Votre devis gratuit pour un projet sans injection bien dimensionné

Face à un choix entre bridage et batterie, un devis générique en ligne ne remplace jamais une étude fondée sur votre consommation réelle.

FranceHabitatENR

Nos équipes interviennent directement dans les 12 départements couverts en Nouvelle Aquitaine et alentours, avec les modules Voltec Solar fabriqués en France et une garantie de 30 ans sur l’ensemble de l’installation. Nous prenons en charge la CACSI, la coordination avec Enedis et le suivi du dossier, du premier rendez vous jusqu’à la mise en service. Pour comprendre d’abord les bénéfices concrets de l’autoconsommation électrique avant de vous engager, la lecture prend cinq minutes. Si votre projet est déjà bien avancé dans votre tête, demandez directement votre devis gratuit et personnalisé : nous revenons vers vous avec une estimation chiffrée et un plan d’aides adapté à votre logement.

Où vérifier les textes officiels et les modèles de convention ?

Avant de signer quoi que ce soit, mieux vaut consulter directement les sources qui font foi plutôt que des résumés tiers.

  • Le modèle de CACSI publié par Enedis détaille les clauses techniques exactes, dont le seuil de non-injection et la référence à la norme NF EN50549-1.
  • La page Enedis dédiée à l’autoconsommation totale explique les démarches de raccordement et les cas de remplacement du compteur.
  • La fiche pratique de Service-public reprend le modèle de convention et clarifie les démarches administratives associées.

Conservez précieusement chaque échange écrit avec Enedis et chaque pièce justificative transmise.
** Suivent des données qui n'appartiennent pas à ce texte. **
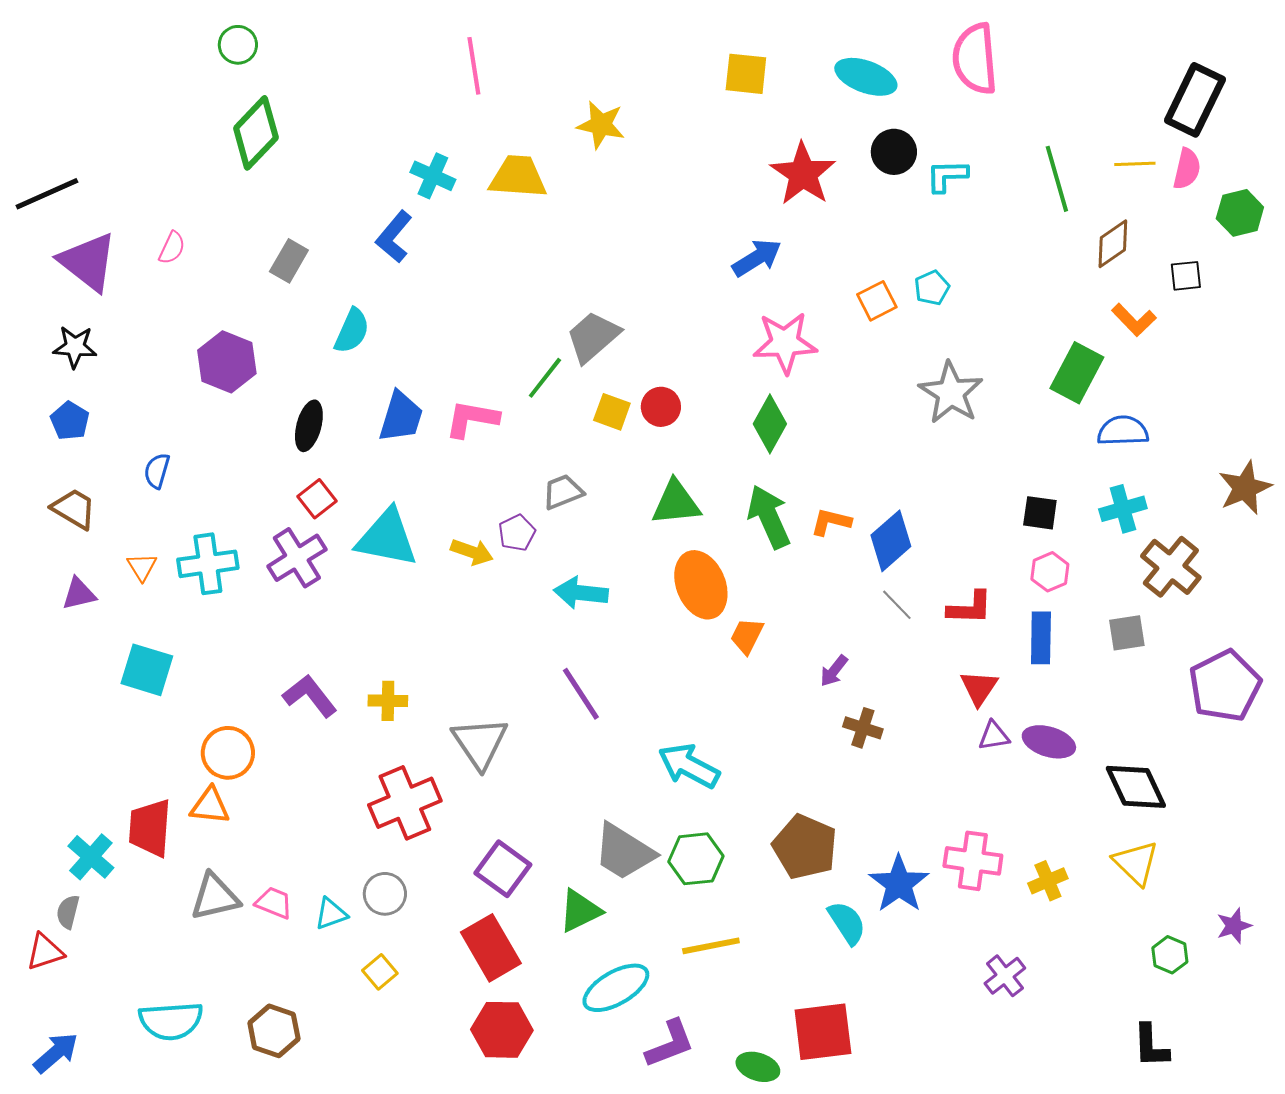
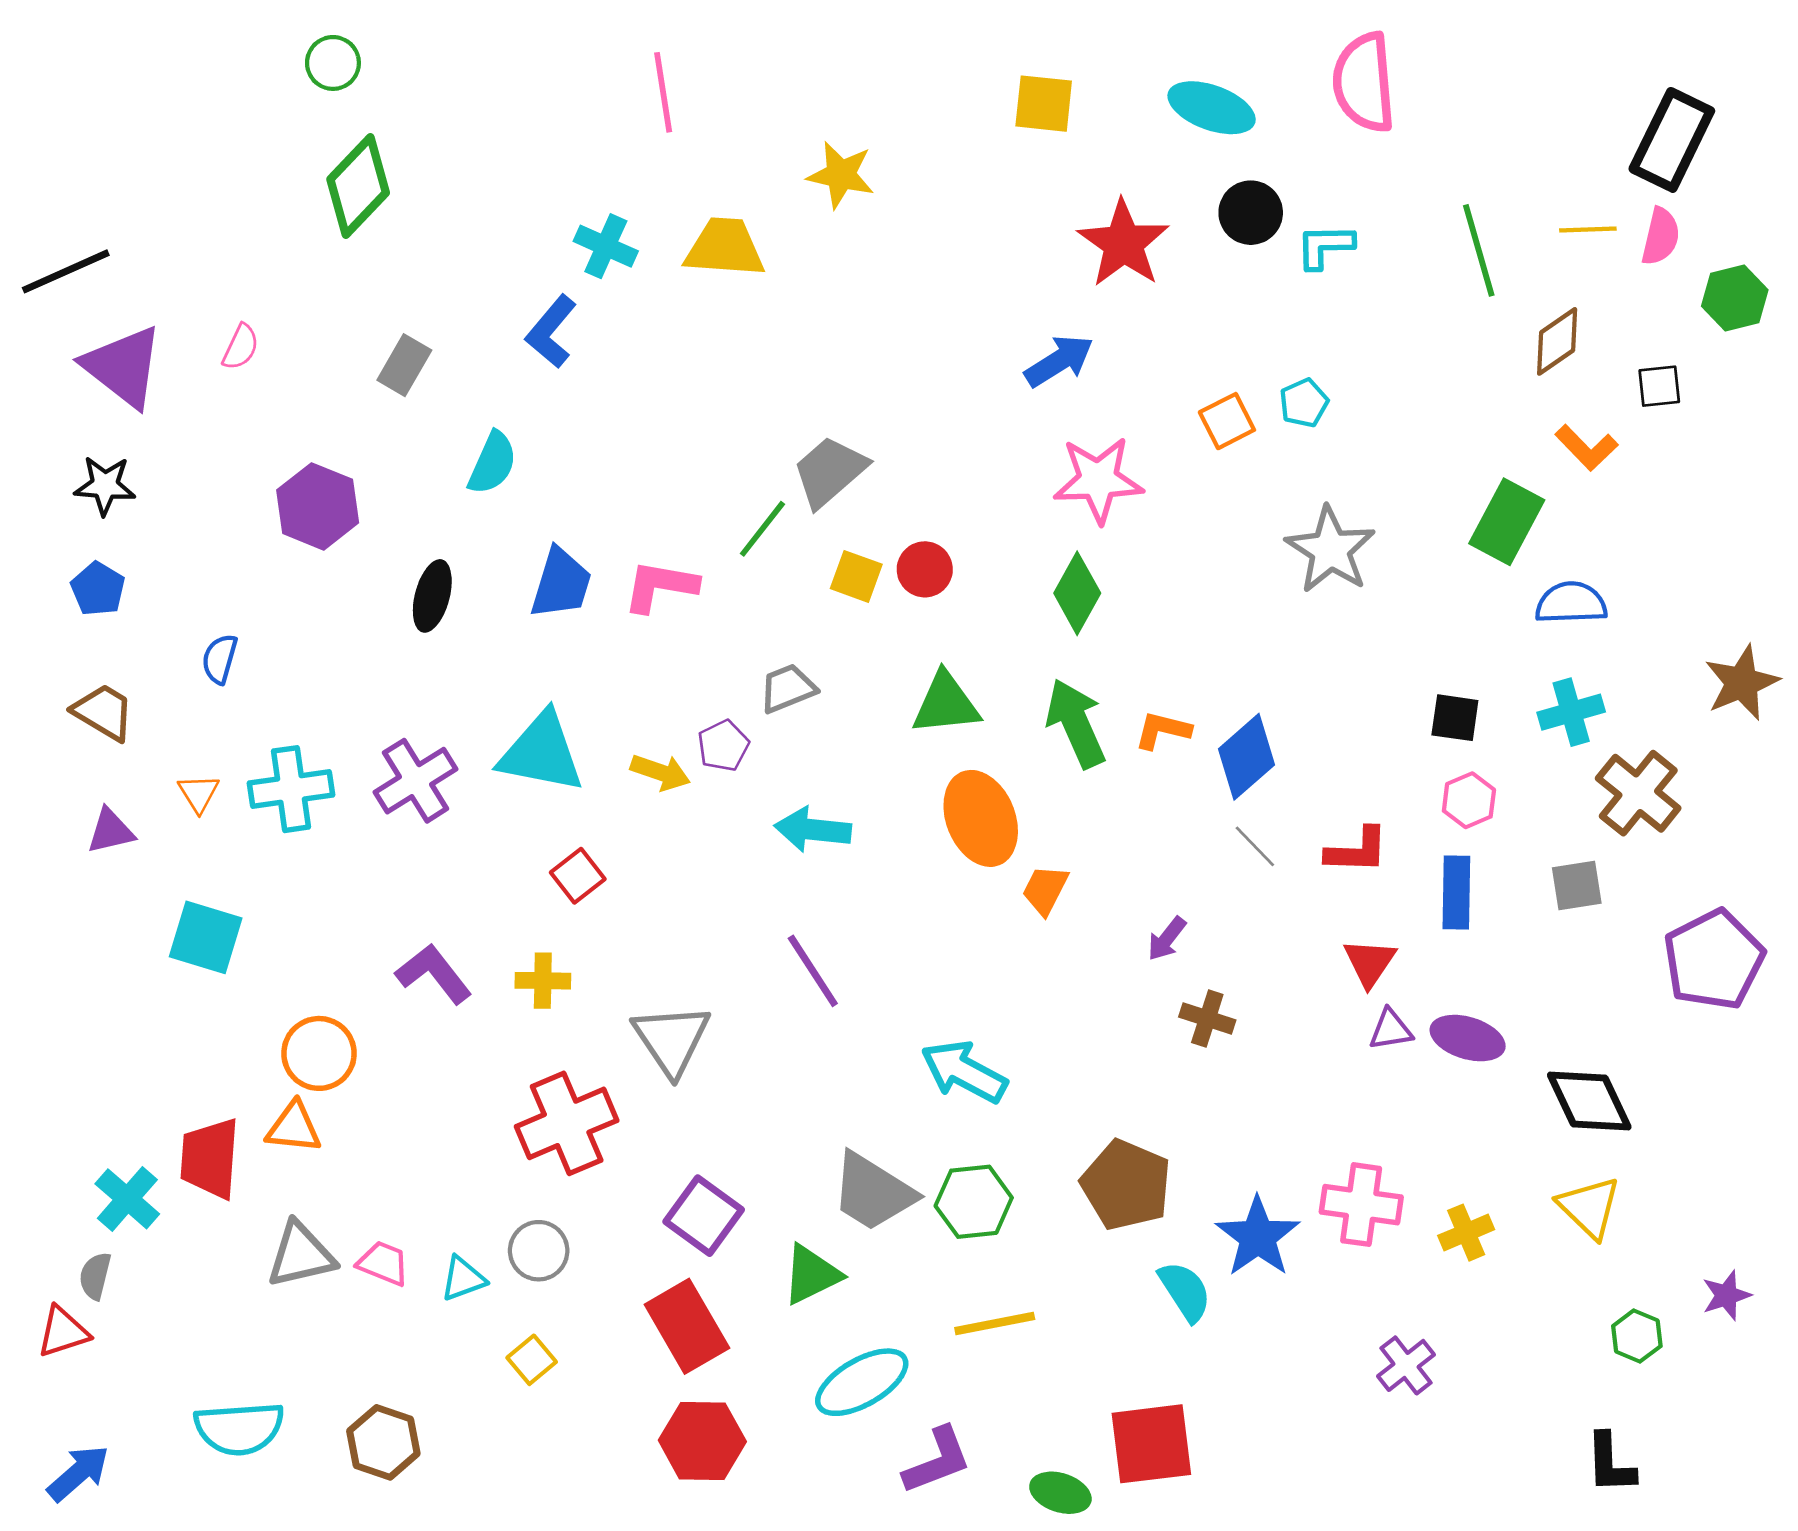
red square: (317, 499) -> (578, 876), moved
En cas de contrôle de performance ultérieur, ces documents constituent votre seule preuve de conformité datée.

Sources

Questions fréquentes

Comment déclarer une installation photovoltaïque en autoconsommation sans injection ?

Vous devez déposer une demande de raccordement en autoconsommation totale via Enedis-Connect ou votre ELD, joindre les certificats techniques de vos équipements, puis signer la CACSI avant la mise en service.

Oui, produire et consommer sa propre électricité est parfaitement légal en France, mais l’installation reste raccordée au réseau public : l’autoconsommation totale n’équivaut pas à un site isolé, et aucun contrat d’achat n’est nécessaire dans ce cadre.

Quelle est la loi concernant l’autoconsommation photovoltaïque en France ?

Le Code de l’énergie encadre l’autoconsommation, et toute installation en zéro export de puissance inférieure ou égale à 36 kVA doit faire l’objet d’une CACSI signée avec Enedis avant sa mise en service.

Est-il possible d’autoconsommer sans déclaration Enedis ?

Non : la déclaration et la signature de la CACSI sont obligatoires avant la mise en service, même en autoconsommation totale sans aucune vente de surplus au réseau.

Faut-il une batterie pour faire de l’autoconsommation sans injection ?

Non, le bridage seul permet techniquement d’atteindre le zéro export, mais une batterie augmente nettement le taux d’autonomie pour les foyers absents en journée ou fortement consommateurs le soir.